I'm on my 3rd day in Ohio. Today was my second day working at the Wilds. I left home at 4am Sunday so I could have plenty of time to stop at Columbus Zoo. With the time change, I arrived at the zoo about 11:30am. I had an appointment to tour the rhino/elephant barn at 1:15 so I wandered around and saw koalas, manatees, gorillas and many other animals before an awesome behind the scenes tour. I got to feed and pet their three black rhinos and get very close to their 9 month old elephant calf. I also got to check out the rest of their elephants and talk to the keeper about rhino enrichment. I finished checking out the rest of the zoo and drove another 90 minutes to Zanesville and easily found and checked into my hotel around 5pm. I was exhausted and was probably asleep by 7pm.
I left around 6:30am and made the unbelievably long trek to the Wilds. It was absolutely nothing like I expected! It's 10,000 acres in the middle of nowhere. The many cold tolerant species are out in huge pastures (with shelters) year-round. The rhinos, giraffes, carnivores and probably others I'm unaware of spend their winters in huge barns. The rhinos have two huge barns, each with large play yards they are given access to for at least a short time on all but the coldest days. One barn currently houses 8 white rhinos and the other barn houses 6 greater one horn (Indian) rhinos. The office area is in the building with the GOHs, so I started there. GOHs are somewhat smaller than whites and have a single, sort of stumpy horn. They also have a prehensile upper lip used to pull browse off of trees or bushes. This was my first time working with this species and I love them :)
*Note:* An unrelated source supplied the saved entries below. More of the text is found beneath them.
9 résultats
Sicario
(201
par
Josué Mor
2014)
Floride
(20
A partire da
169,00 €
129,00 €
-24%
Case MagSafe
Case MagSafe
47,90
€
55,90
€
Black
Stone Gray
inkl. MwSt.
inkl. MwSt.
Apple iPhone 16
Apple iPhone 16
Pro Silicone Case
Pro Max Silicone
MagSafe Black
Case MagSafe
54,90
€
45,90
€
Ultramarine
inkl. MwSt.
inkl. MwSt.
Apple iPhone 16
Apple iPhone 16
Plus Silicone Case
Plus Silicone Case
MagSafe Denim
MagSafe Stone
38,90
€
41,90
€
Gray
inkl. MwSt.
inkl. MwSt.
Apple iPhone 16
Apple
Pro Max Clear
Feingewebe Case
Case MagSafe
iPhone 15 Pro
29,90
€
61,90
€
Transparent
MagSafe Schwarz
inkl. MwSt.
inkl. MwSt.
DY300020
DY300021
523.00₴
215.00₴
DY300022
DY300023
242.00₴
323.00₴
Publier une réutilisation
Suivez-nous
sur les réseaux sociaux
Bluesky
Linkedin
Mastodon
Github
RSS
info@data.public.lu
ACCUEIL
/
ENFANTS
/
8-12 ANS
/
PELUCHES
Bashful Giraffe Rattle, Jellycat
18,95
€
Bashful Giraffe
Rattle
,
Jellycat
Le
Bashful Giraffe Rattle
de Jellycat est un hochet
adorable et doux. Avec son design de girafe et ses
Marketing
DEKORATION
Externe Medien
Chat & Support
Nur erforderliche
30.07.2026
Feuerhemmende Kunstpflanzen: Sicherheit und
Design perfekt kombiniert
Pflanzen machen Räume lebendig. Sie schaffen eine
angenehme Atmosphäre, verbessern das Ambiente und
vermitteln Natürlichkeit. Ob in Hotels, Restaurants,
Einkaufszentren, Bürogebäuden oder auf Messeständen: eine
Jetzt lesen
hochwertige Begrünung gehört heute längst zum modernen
We helped finish cleaning that barn and then went over to the white rhino barn. I looked around and was shocked to see a 3 1/2 month old baby! I fell hard in love and want to somehow smuggle it into the Park District minivan. She is probably the cutest thing I've ever seen. They also have two 18 month old boys that are about half the size of an adult and already have proportionate horns. I could stay here forever and live in this barn! The baby loves attention and comes to the bars and begs to be petted. Too adorable to describe.
In the late morning Dave the rhino guy took me on a tour around part of the park. We checked out the giraffe and mixed antelope barns. He showed me the vet clinic and stalls. He then took me on the ride of my life through a few of the pastures. They already had at least 15 inches of snow on the ground, with 6-10 more inches predicted for that day/night. It had just started snowing pretty heavily when we went on our pasture tour in a crappy old 4WD pickup truck. He tore all over the pastures, even though snow was horribly drifted and the roads/paths were mostly invisible. There were all kinds of ditches and hills and ravines. Oh, and animals. I'm glad I don't get motion sickness because I probably would have lost my breakfast. After lunch he showed me how he uses a paint roller to apply mineral oil to the rhinos to help with their dry skin. It was awesome!
By early afternoon it was snowing really hard and everyone was sent home early. I could barely see so followed a truck out of the park and realized too late it was going out a different way than I came in. I couldn't turn around so I hugged the park, hoping to find where I came in. I thought I found the road, but apparently I was wrong. I spent the next hour driving through the winding, hilly forest, not seeing ONE other car or even one house. I had to brake twice for deer that darted in front of my car. The road was pretty bad,but could have been worse. After driving 20 miles, I finally came to a small business that appeared to have humans inside, but didn't really appear to be a "public" business. I went inside and just started babbling incessantly to the poor receptionist who just stared at me with her mouth gaping open. She called a couple of the guys to come help "the lady from Ella-noise" find her way back. Fortunately, it was very easy to find my way back to Zanesville. Unfortunately, I was 45 miles from Zanesville and it took me an hour and a half to get back to the hotel. Yep, I left the Wilds at 2:30 and got back to my hotel at 5. Ugh.
This morning all the area schools were cancelled. I allowed myself 45 minutes to make the 20 mile drive, but it took me an hour and fifteen minutes. We cleaned the rhino barns and then I got to watch an intern do a training session with two of the GOH females. We ate lunch, got a load of hay and then were sent home early once again due to more snow. I had recorded every step of my morning journey so there was no way I was going to get lost again, but this time I encountered horrible drifting. One stretch was so bad snow was blowing up on my windshield, completely blinding me, but I couldn't stop or I would be stuck. Fortunately, that was a small stretch of otherwise deserted road. The main highway wasn't bad at all. School's cancelled again tomorrow. I hope it stops snowing and I'll get a full day in my last day. I'd really love to see their carnivore center! I definitely have to come back to this place in the summer when all the animals are outside. It is amazing!